COLLECTIVE IMPACT & COLLABORATIONS
The scale and complexity of sweeping problems like poverty and graduation rates have defied resolution for decades. Why? Because their nature dictates that a single program or organization alone cannot fix a problem that’s been generations in the making. We know this from many years of trying.
Some time ago, United Way identified three issues as the building blocks to a better life: education, financial stability and health. All of these are complex, and the resulting problems appear at various points along a continuum. For example, in order to improve graduation rates, we need to address early childhood literacy and kindergarten readiness, as well as on-target reading levels, productive out-of-school time and other issues. Investing in a single program to fix only one of these will not work. We must tackle all of them at the same time in order to achieve the final result – graduating on time.
United Way has recognized that this “collective impact” strategy is the only way to create the lasting change we seek. That’s why we identify partners who can help us to address all of the salient points along the continuum. Our role with these partners may vary from administrative and/or fiscal agent to merely a seat at the table, but in all cases, United Way is a large part of the solution.
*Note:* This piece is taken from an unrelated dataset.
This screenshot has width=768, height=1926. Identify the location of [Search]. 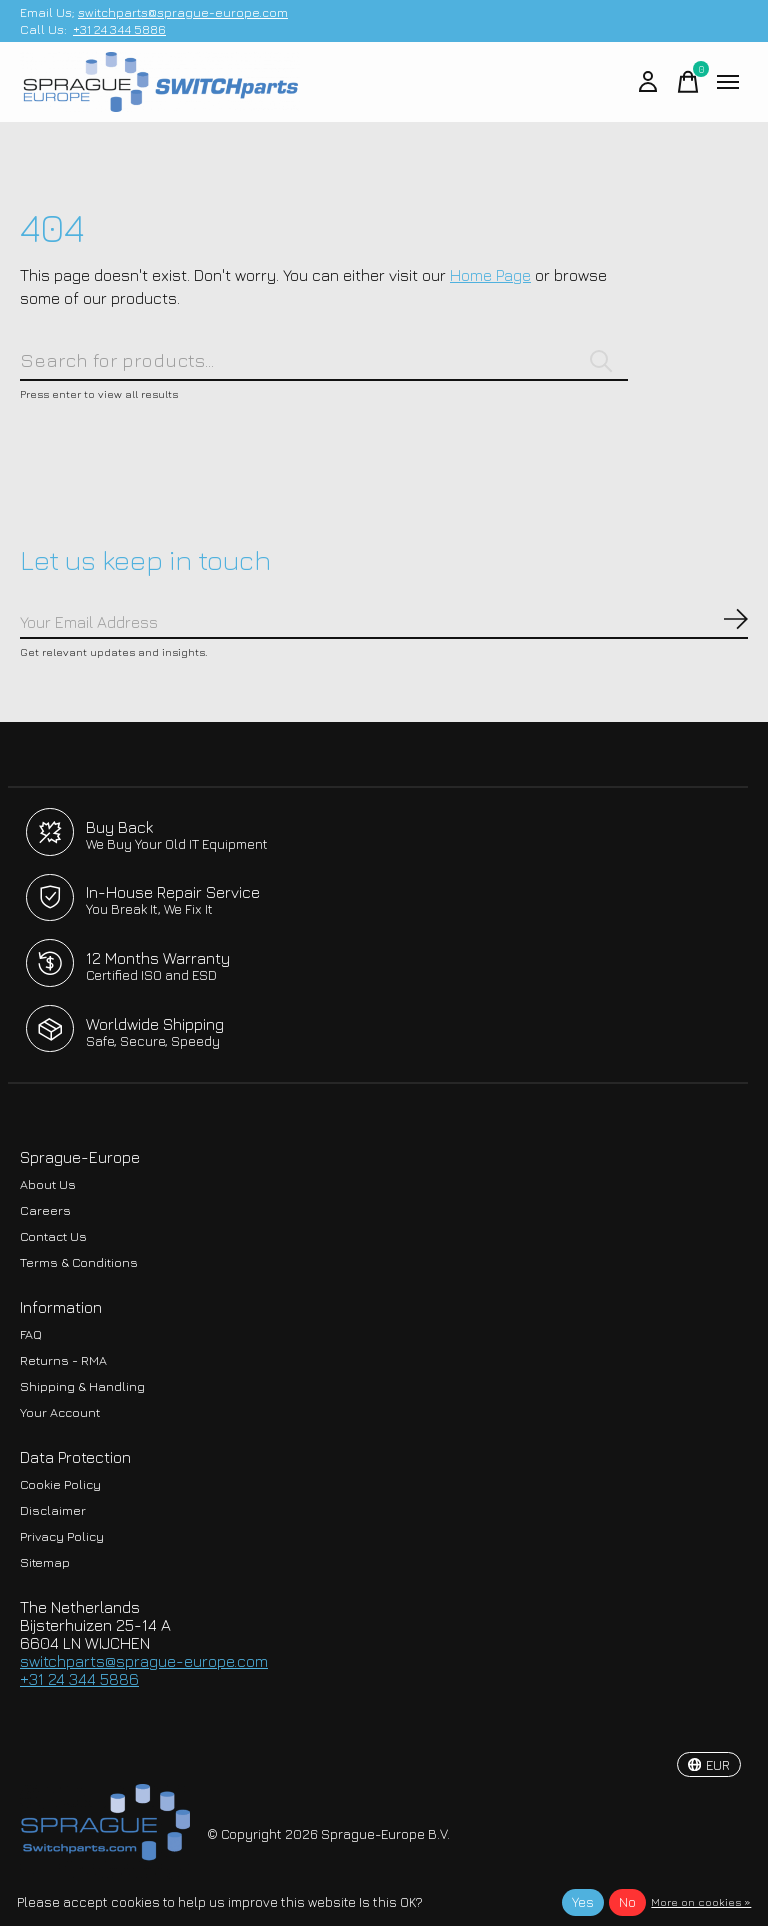 (324, 360).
Our three major initiatives include:
Let’s Read 20
Let's Read 20 is a community-wide initiative that promotes early childhood literacy and positively impacts the culture of our community and the way it values reading and academic success. The program is dedicated to building a community of readers by encouraging everyone to read to a child for at least 20 minutes each day from birth through elementary school. Because access to reading materials is a major barrier for low-income neighborhoods, Let’s Read 20 also provide free books for children and their families.
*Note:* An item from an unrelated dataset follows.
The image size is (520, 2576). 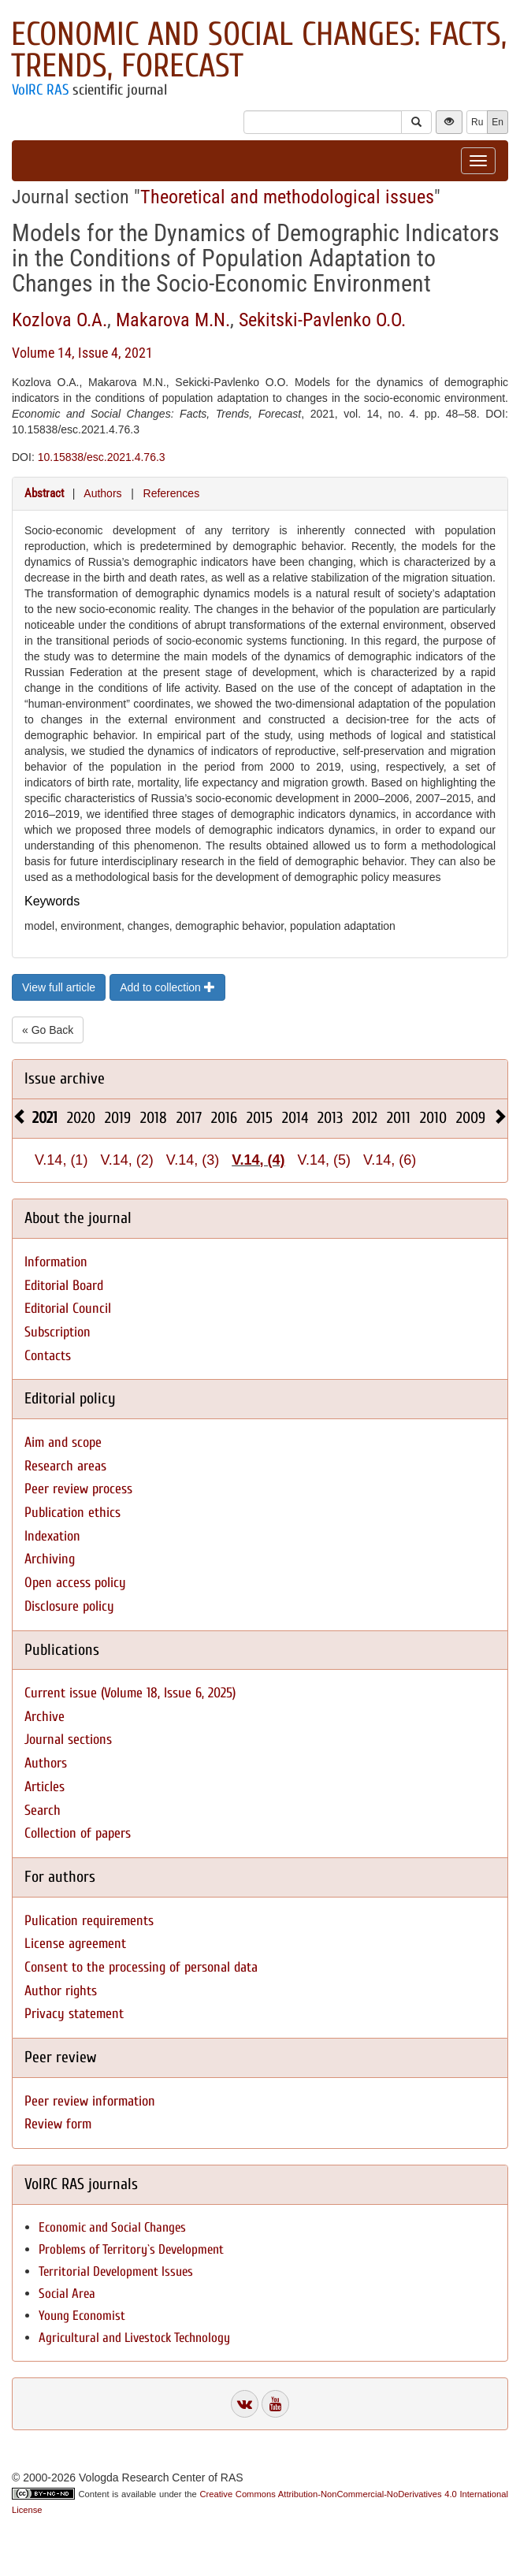 I want to click on Social Area, so click(x=67, y=2293).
The purpose of the Gaining Early Awareness and Readiness for Undergraduate Programs or GEAR UP is to support early college preparation and awareness activities in order to increase the number of students who graduate on time and are prepared to enter and succeed in post-secondary education. This federally funded program is designed to work with Marion City School’s students in grades 7-12 to support early college preparation and awareness through various academic, career and culturally woven events and activities. Those activities include tutoring, mentoring, academic preparation, financial education, and college scholarships.
Employee Resource Network
The Employer Resource Network (ERN) provides employers with job coaches to help low-income working employees deal with and overcome the crises that routinely cause job absence, low performance and high turnover. The ERN process has proven successful in other cities, including outcomes such as employee retention rates of 85-98% and contributing employer ROI of 175-330%. Keeping employees on the job and earning wages also directly impacts their financial stability. Because this initiative is in its beginning stages, United Way is assisting Marion Matters to recruit employer partners across the county.